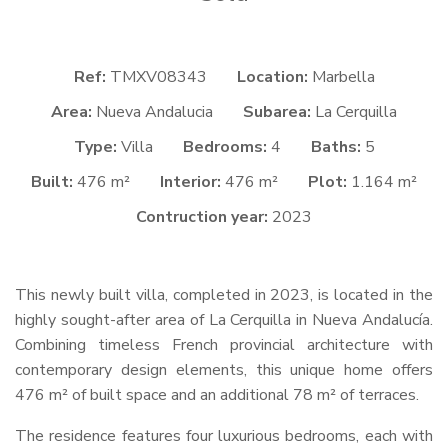
Ref:
TMXV08343
Location:
Marbella
Area:
Nueva Andalucia
Subarea:
La Cerquilla
Type:
Villa
Bedrooms:
4
Baths:
5
Built:
476 m²
Interior:
476 m²
Plot:
1.164 m²
Contruction year:
2023
This newly built villa, completed in 2023, is located in the
highly sought-after area of La Cerquilla in Nueva Andalucía.
Combining timeless French provincial architecture with
contemporary design elements, this unique home offers
476 m² of built space and an additional 78 m² of terraces.
The residence features four luxurious bedrooms, each with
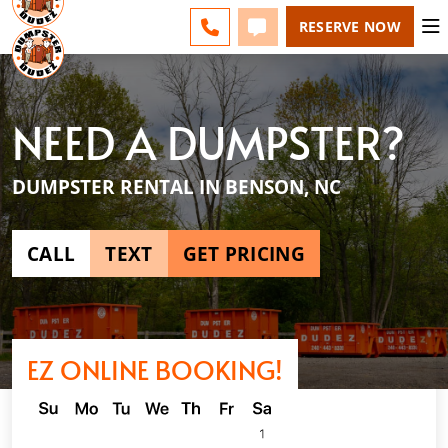
RALEIGH - CHANGE
ESPAÑOL
FAQS
BLOG
CALL 919-701-9955
TEXT 919-701-9955
RESERVE NOW
NEED A DUMPSTER?
DUMPSTER RENTAL IN BENSON, NC
CALL
TEXT
GET PRICING
EZ ONLINE BOOKING!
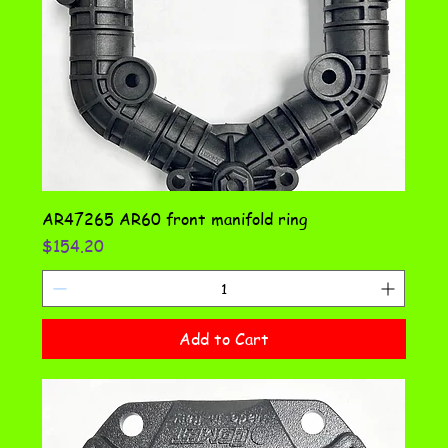
AR47265 AR60 front manifold ring
Price
$154.20
Add to Cart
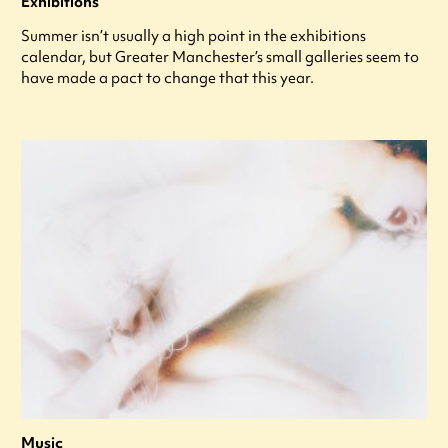
Exhibitions
Summer isn’t usually a high point in the exhibitions
calendar, but Greater Manchester’s small galleries seem to
have made a pact to change that this year.
Music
************
# [Prompt]
Write the number of lines in the data above that contain "Nueva", adding no other words.

# [Result]
2